* _The problem_
Work through the material below and tally the lines holding "LUXEMBOURG"; only the tally should be returned.

* _Information given_
══════════

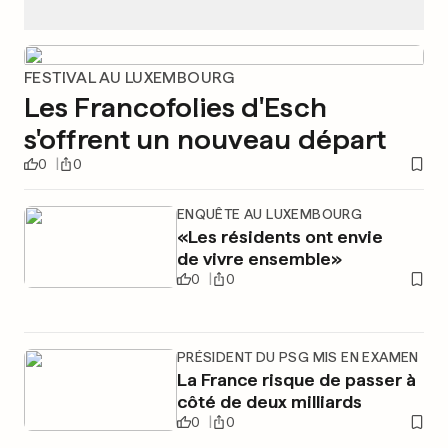
FESTIVAL AU LUXEMBOURG
Les Francofolies d'Esch
s'offrent un nouveau départ
0
0
ENQUÊTE AU LUXEMBOURG
«Les résidents ont envie
de vivre ensemble»
0
0
PRÉSIDENT DU PSG MIS EN EXAMEN
La France risque de passer à
côté de deux milliards
0
0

══════════

* _Task output_
2